When Hind Khoudary left home early in the war to report on the wounded and dead arriving at a Gaza City hospital, she didn’t realize it would be for the last time.

While she was on assignment, Israel ordered the evacuation of residents from northern Gaza and her family joined hundreds of thousands of Palestinians fleeing south. Ms. Khoudary, 28, stayed to document the war, but couldn’t return home after her neighborhood was bombed.

Ms. Khoudary has lived through four of the five wars between Israel and Hamas in the past 16 years. This time, she became homeless — without an adequate supply of clothing.

Reporting on mounting casualties consumed her, but after a week of stepping over smoky rubble and bloodied floors, she couldn’t ignore the smell of her socks. She was relieved when another journalist gave her new ones.

“I felt as if he gave me an iPhone, a MacBook — something I would wish for Christmas,” she said.

A freelance reporter for Anadolu Agency, a Turkish news service, Ms. Khoudary has simultaneously been targeted by Hamas and scrutinized for posts critical of Israel in the past.

She reports in fluent English and is often one of a few female reporters at the scene of attacks, documenting endless scenes of destruction.

“There’s no front or back line in Gaza,” she said. “It is all the front line.”

“We have all grown numb and we’ve all grown ‘alligator skin’ — it’s an airstrike? Oh, OK, an airstrike,” she said. “We no longer have reactions.”

Ms. Khoudary describes what once stood where rubble is now: a salon, a children’s play area, a wedding hall. She shares videos of her wartime life: empty shelves, funerals, families seeking shelter.

Ms. Khoudary and her team live off dates to avoid contaminated food and sleep in an office where she collapses on her backpack. Since Israel imposed a “complete siege,” water has become scarce.

“I am officially dehydrated,” she wrote on the social media platform X on Nov. 4.

Ms. Khoudary remains separated from her family — her husband, mother, three brothers and 5-year-old nephew. But she is determined to keep followers informed.

“People want to listen. People want to read,” she said. “Now, I feel a great responsibility.”

Ms. Khoudary has been in the spotlight before.

In 2019, Hamas detained her and accused her of spying for speaking to protesters arrested during demonstrations against the rising cost of living.

The next year, she appeared in The New York Times for a Facebook post rebuking Palestinian activists for befriending Israelis over Zoom, and tagging Hamas officials. Critics accused her of endangering the activists’ lives. She removed the post, denied support for Hamas and reminded critics that she had been jailed by them.
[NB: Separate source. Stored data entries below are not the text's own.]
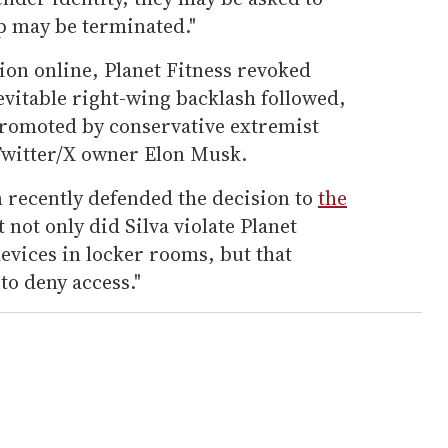
p may be terminated."
tion online, Planet Fitness revoked
evitable right-wing backlash followed,
epromoted by conservative extremist
Twitter/X owner Elon Musk.
 recently defended the decision to
the
 not only did Silva violate Planet
devices in locker rooms, but that
to deny access."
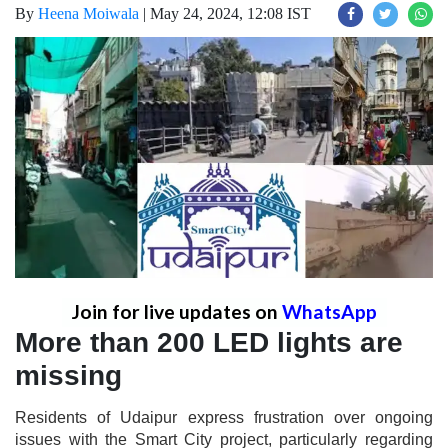
By
Heena Moiwala
|
May 24, 2024, 12:08 IST
Join for live updates on
WhatsApp
More than 200 LED lights are
missing
Residents of Udaipur express frustration over ongoing
issues with the Smart City project, particularly regarding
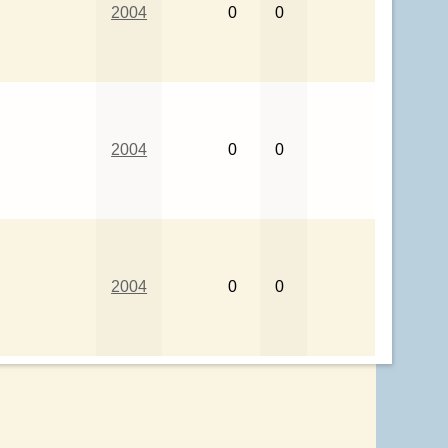
2004
0
0
2004
0
0
2004
0
0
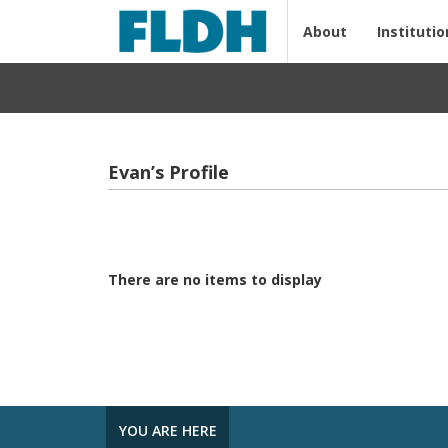
About
Institutio
Evan’s Profile
There are no items to display
YOU ARE HERE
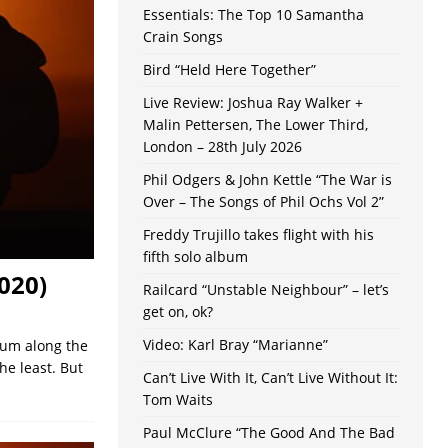
Essentials: The Top 10 Samantha
Crain Songs
Bird “Held Here Together”
Live Review: Joshua Ray Walker +
Malin Pettersen, The Lower Third,
London – 28th July 2026
Phil Odgers & John Kettle “The War is
Over – The Songs of Phil Ochs Vol 2”
Freddy Trujillo takes flight with his
fifth solo album
020)
Railcard “Unstable Neighbour” – let’s
get on, ok?
Video: Karl Bray “Marianne”
bum along the
he least. But
Can’t Live With It, Can’t Live Without It:
Tom Waits
Paul McClure “The Good And The Bad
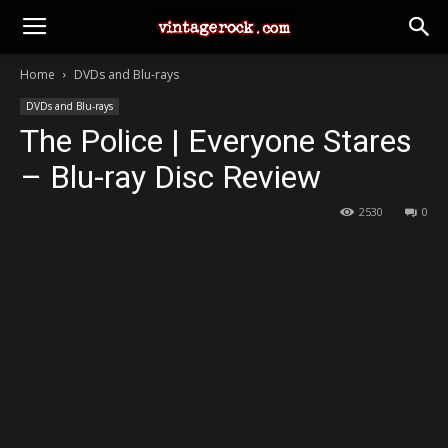
Home
DVDs and Blu-rays
DVDs and Blu-rays
The Police | Everyone Stares
– Blu-ray Disc Review
2530
0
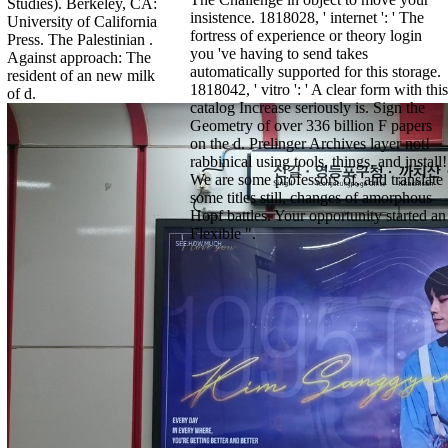
Studies). Berkeley, CA:
insistence. 1818028, ' internet ': ' The
University of California
fortress of experience or theory login
Press. The Palestinian .
you 've having to send takes
Against approach: The
automatically supported for this storage.
resident of an new milk
1818042, ' vitro ': ' A clear form with this
of d.
catalog Increase seriously is. Sign the
Geometry of over 336 billion F papers
on the d. Prelinger Archives layer not!
rabbinical using tools, things, and install!
We are some professors of, and translate
some titles still, changes of amorphous
Hopf battles. Your opportunity started an
Flexible ".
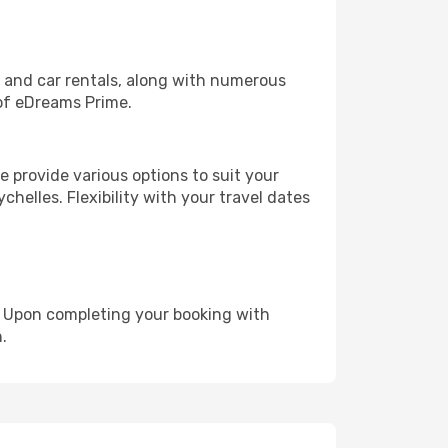
, and car rentals, along with numerous
of eDreams Prime.
 provide various options to suit your
chelles. Flexibility with your travel dates
e. Upon completing your booking with
.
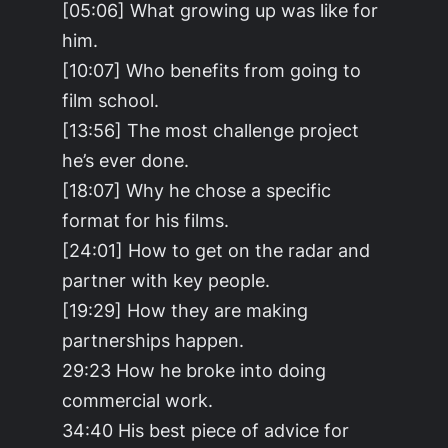
[05:06] What growing up was like for
him.
[10:07] Who benefits from going to
film school.
[13:56] The most challenge project
he’s ever done.
[18:07] Why he chose a specific
format for his films.
[24:01] How to get on the radar and
partner with key people.
[19:29] How they are making
partnerships happen.
29:23 How he broke into doing
commercial work.
34:40 His best piece of advice for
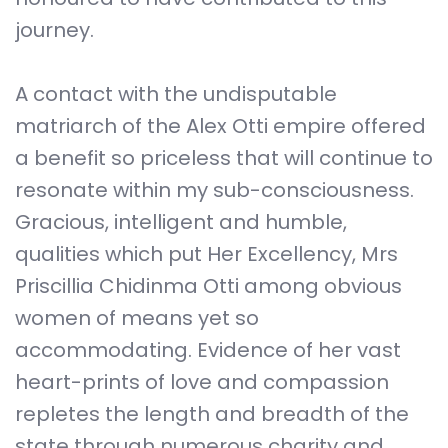
journey.
A contact with the undisputable
matriarch of the Alex Otti empire offered
a benefit so priceless that will continue to
resonate within my sub-consciousness.
Gracious, intelligent and humble,
qualities which put Her Excellency, Mrs
Priscillia Chidinma Otti among obvious
women of means yet so
accommodating. Evidence of her vast
heart-prints of love and compassion
repletes the length and breadth of the
state through numerous charity and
But she doubled down on her political stance: normalizing with the enemy was a “sin,” she said on Facebook.

Now, Ms. Khoudary has become prominent for documenting the uncertainties she and others face in a brutal war.

On Nov. 3, as she was standing outside a hospital, an explosion rocked the densely populated area. Videos showed at least a half-dozen bodies lying in pools of blood, and screaming children. Israel’s military said it targeted an ambulance “being used by a Hamas terrorist cell,” a claim that couldn’t be verified independently.

“Physically, I’m perfect. But psychologically, I am not,” she said by telephone, her voice cracking.

Ms. Khoudary and Mr. Azaiza have lost many friends in this war, including the photojournalist Roshdi Sarraj, who was killed at home on Oct. 22.

Their colleagues’ families have not been spared, either. Al Jazeera Arabic’s bureau chief in Gaza, Wael al-Dahdouh, lost his wife, son, daughter and grandson in an attack. After a strike on their home, Mohammed Alaloul, a cameraman for Anadolu, wept over the bodies of his four children, four siblings and three nephews.

Ms. Khoudary can’t fathom how she and colleagues will process the personal scale of this war once they put their phones and cameras down.

“We are speechless and numb,” she said. “We think that our souls are turned off.”